**EXERCISE GOAL**
Lines of the records that hold the word "นของค" are to be counted; give the number and nothing more.

Extracted page text data
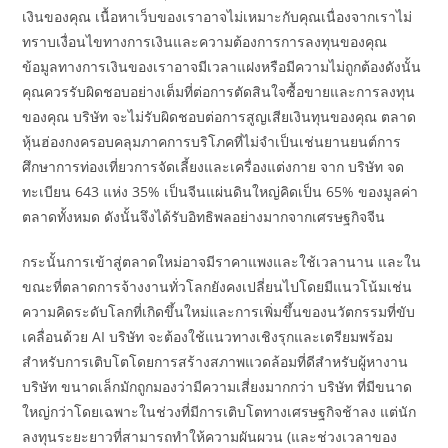
เงินของคุณ เนื้อหาเว็บของเราอาจไม่เหมาะกับคุณเนื่องจากเราไม่
ทราบเงื่อนไขทางการเงินและความต้องการการลงทุนของคุณ
ข้อมูลทางการเงินของเราอาจมีเวลาแฝงหรือมีความไม่ถูกต้องดังนั้น
คุณควรรับผิดชอบอย่างเต็มที่ต่อการตัดสินใจซื้อขายและการลงทุน
ของคุณ บริษัท จะไม่รับผิดชอบต่อการสูญเสียเงินทุนของคุณ ตลาด
หุ้นฮ่องกงครอบคลุมภาคการบริโภคที่ไม่จำเป็นเช่นยานยนต์การ
ศึกษาการท่องเที่ยวการจัดเลี้ยงและเครื่องแต่งกาย จาก บริษัท จด
ทะเบียน 643 แห่ง 35% เป็นจีนแผ่นดินใหญ่คิดเป็น 65% ของมูลค่า
ตลาดทั้งหมด ดังนั้นจึงได้รับอิทธิพลอย่างมากจากเศรษฐกิจจีน
กระนั้นการเข้าสู่ตลาดใหม่อาจมีราคาแพงและใช้เวลานาน และใน
ขณะที่ตลาดการจ้างงานทั่วโลกยังคงเปลี่ยนไปโดยมีแนวโน้มเช่น
ความคิดระดับโลกที่เกิดขึ้นใหม่และการเพิ่มขึ้นของนวัตกรรมที่ขับ
เคลื่อนด้วย AI บริษัท จะต้องใช้แนวทางเชิงรุกและเตรียมพร้อม
สำหรับการเติบโตโดยการสร้างสภาพแวดล้อมที่ดีสำหรับผู้หางาน
บริษัท ขนาดเล็กมักถูกมองว่ามีความเสี่ยงมากกว่า บริษัท ที่มีขนาด
ใหญ่กว่าโดยเฉพาะในช่วงที่มีการเติบโตทางเศรษฐกิจช้าลง แต่นัก
ลงทุนระยะยาวที่สามารถทำให้ความผันผวน (และช่วงเวลาของ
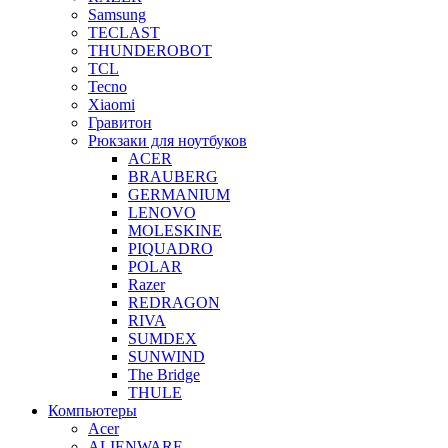
Samsung
TECLAST
THUNDEROBOT
TCL
Tecno
Xiaomi
Гравитон
Рюкзаки для ноутбуков
ACER
BRAUBERG
GERMANIUM
LENOVO
MOLESKINE
PIQUADRO
POLAR
Razer
REDRAGON
RIVA
SUMDEX
SUNWIND
The Bridge
THULE
Компьютеры
Acer
ALIENWARE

**RESPONSE AREA**
3